Keywords: eastern india, gastrointestinal symptoms, mds-nms scale, non-motor symptom, parkinson' s disease

Introduction

Parkinson’s disease (PD) is the second most prevalent neurodegenerative disorder worldwide, following Alzheimer's disease [1]. It predominantly affects older adults, with prevalence increasing significantly with age. Traditionally, PD research and treatment have focused on motor symptoms such as tremors, bradykinesia, and rigidity resulting from depletion of dopamine in the brain. However, recent studies underscore the significant impact of non-motor symptoms (NMS), which can affect cognition, mood, sleep, and autonomic functions [2]. NMS often precedes motor symptoms, highlighting the need for a comprehensive understanding of these symptoms, particularly in diverse populations such as India, where research is limited [3]. In the Indian context, studies indicate a high prevalence of NMS among PD patients, ranging from 93.75% to 100% [4,5]. Despite their frequency, NMS remain frequently underdiagnosed, overlooked, or inadequately managed, emphasizing the need for improved diagnostic tools, systematic screening methods, and targeted therapeutic strategies tailored specifically to address NMS among PD patients. Timely recognition and effective management of these symptoms can substantially enhance patients' quality of life and overall clinical outcomes [6]. The purpose of the study was to determine the type, frequency, and severity of NMS in PD patients and to analyze NMS distribution and association with clinical subtypes of PD, ultimately guiding better clinical practice. 

Materials and methods

Study design

This was a cross-sectional observational study designed to evaluate the frequency, type, and severity of NMS in patients diagnosed with PD.

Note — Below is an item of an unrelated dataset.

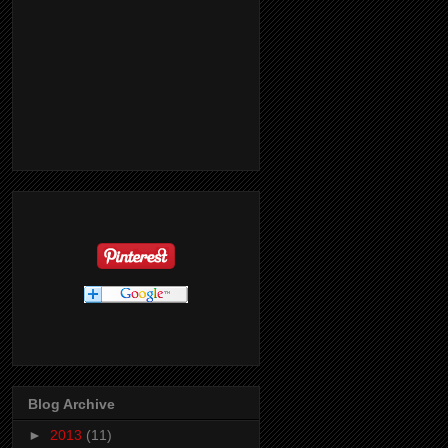
Blog Archive
►
2013
(11)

Study setting and duration

The study was conducted at the Department of Neurology, Kalinga Institute of Medical Sciences (KIMS), Bhubaneswar, Odisha, India, from October 2022 to August 2023.

Participants

Sixty consecutive cases satisfying our inclusion and exclusion criteria were enrolled.

Inclusion criteria

All consecutive patients included in the study had a confirmed diagnosis of PD based on the Revised International Parkinson and Movement Disorder Society clinical diagnostic criteria [7]. Only those individuals who demonstrated the willingness and ability to provide informed consent, as well as the capacity to participate in interviews and complete clinical evaluations, were considered eligible for inclusion.

Exclusion criteria

Individuals with a Montreal Cognitive Assessment (MoCA) score below 18 were excluded in order to minimize the influence of cognitive impairment on the evaluation of NMS. Patients with disabling concomitant neurological disorders such as stroke, severe head trauma, or other neurodegenerative diseases were also not considered for inclusion. Furthermore, individuals with significant comorbidities, including active oncological conditions, major cardiac illnesses, chronic obstructive pulmonary disease, end-stage liver disease, or end-stage renal disease, were excluded. Patients experiencing active neuropsychiatric disturbances that could impair their ability to provide informed consent or meaningfully participate in assessments were likewise not included in the study.

Ethical consideration

This study was started following ethical clearance by the Institutional Ethics Committee, Kalinga Institute of Medical Sciences, Bhubaneswar (IEC number: KIIT/KIMS/IEC/1063/2022). Informed written consent was obtained from all the enrolled patients.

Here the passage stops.